Recovery Disaster: PayPal Crash Strands Merchants

Two major technology glitches in a row knocked PayPal offline on Friday (Oct. 29), preventing the alternative payment giant from processing any E-tailer transactions for 80 minutes. First a network hardware failure shut down all PayPal payments. Then the backup plan failed when a handoff to a secondary datacenter didn't go smoothly. The result was a worldwide shutdown of PayPal's $40 billion merchant-services business that left E-tailers scrambling to limit damage from the outage.

PayPal's outage again spotlights the problem of backup strategies that simply don't. It's painfully reminiscent of recent datacenter fiascos at American Eagle Outfitters and Wal-Mart. And while some major retailers were kept apprised of the progress of PayPal's outage and disabled PayPal payment functionality on their E-Commerce sites to minimize problems, most of PayPal's customers got the word late or not at all. Apparently there was no effective plan for dealing with that side of the outage, either.

PayPal isn't saying much about the outage beyond its official statement by Scott Guilfoyle, the company's senior VP for platform services: "At around 8:07 AM [San Francisco time Friday], a network hardware failure in one of our datacenters resulted in a service interruption for all PayPal users worldwide. Everyone in our organization was immediately engaged to identify the issue and get PayPal back up and running. We were not able to switch over to our backup systems as quickly as planned. We partially restored service by approximately 8:45 AM and the issue was fully resolved by 9:24 AM. A second service interruption started at around 11:30 AM and was partially resolved at 11:55 AM with full recovery at 12:21 PM."

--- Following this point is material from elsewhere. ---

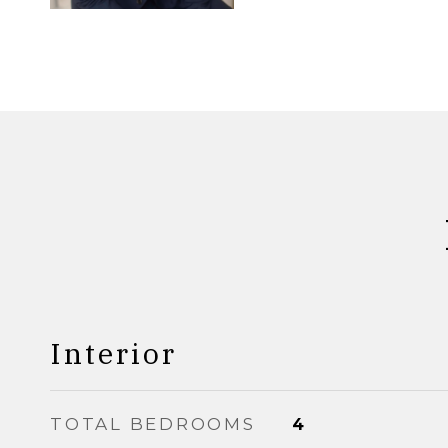
Interior
TOTAL BEDROOMS
4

But the company's "Live Site Status" blog tells a more detailed story. According to the technical blog, the incident (and PayPal) went down like this:

  • 8:06 AM (San Francisco time)
  • : Networking hardware failed in a PayPal datacenter, cutting off service for all PayPal users worldwide. Ordinary customers received a "Sorry—your last action could not be completed" message. E-tailers using the PayPal APIs got timeouts. PayPal won't say exactly what happened (a backhoe cable cut? a datacenter fire? someone playing tip-the-cow with a rack of switches?), but all users worldwide were cut off in the outage.

  • 8:07-8:44 AM
  • : Merchants and ordinary PayPal customers remained completely cutoff, as PayPal attempted to switch over to its Denver datacenter. PayPal won't explain why the handoff failed for so long.

  • 8:45 AM
  • : The PayPal Web site partially recovered, so some consumers could make payments. Merchant APIs remained down.

  • 9:24 AM
  • : Merchant APIs began to recover, running out of the Denver datacenter.
  • 9:25 AM
  • : Both merchant APIs and Web site payments were fully recovered and running out of Denver. Some merchant API users still experienced timeouts.

  • 9:32 AM
  • : PayPal's corporate communications department announced the ongoing outage via the company blog and Twitter.

  • 10:00 AM
  • : Merchant APIs and Web site payments were switched back to the original datacenter from Denver.

  • 10:43 AM
  • : PayPal announced on its blog and Twitter that the outage was resolved.

  • 11:32 AM
  • : A second outage began. PayPal hasn't given any details on this outage except that payments were unavailable for most (but apparently not all) merchants and ordinary customers.

  • 11:55 AM
  • : Payments for most merchants and ordinary customers were working again.

  • 12:21 PM
  • : The second outage was officially declared resolved.

    Notice that along with PayPal's two big technical glitches—the networking hardware meltdown and the failover that didn't work—there was a third non-technical failure: It took more than an hour for PayPal to announce the first outage to its users. Indeed, that outage was actually resolved by the time the company's corporate communications department announced that PayPal was down. The second outage and its resolution weren't announced until Friday evening.

    That meant it was up to major E-tailers to contact PayPal on their own to find out exactly what was happening. Even for them, it took hours after the outages began to get the necessary information and cut off PayPal functionality.

    It's understandable that many E-Commerce players are still trying to get a solid understanding of how crucial it is to keep everything running. Five- and 10-minute outages still aren't unusual, and it's tempting to assume that every outage will be fixed in just another minute.

    But that's a dangerous way of thinking. In PayPal's case, it meant that big customers—who in this case were also big retailers—remained in the dark while IT people in PayPal's datacenter assumed that the problem was about to be solved.

    Like American Eagle, PayPal had a fallback plan. But it didn't work the way it was supposed to. And though it had a technical plan (that didn't work) for dealing with the outage, like Wal-Mart, PayPal didn't have any plan at all for quickly notifying the people most affected (Wal-Mart's store personnel, PayPal's biggest E-Commerce partners).

    The lesson about failed backup plans just keeps getting bigger. Yes, improbable failures can happen. When they do, failover plans can fail. And when that happens, you need a plan already in place to warn those affected in real time.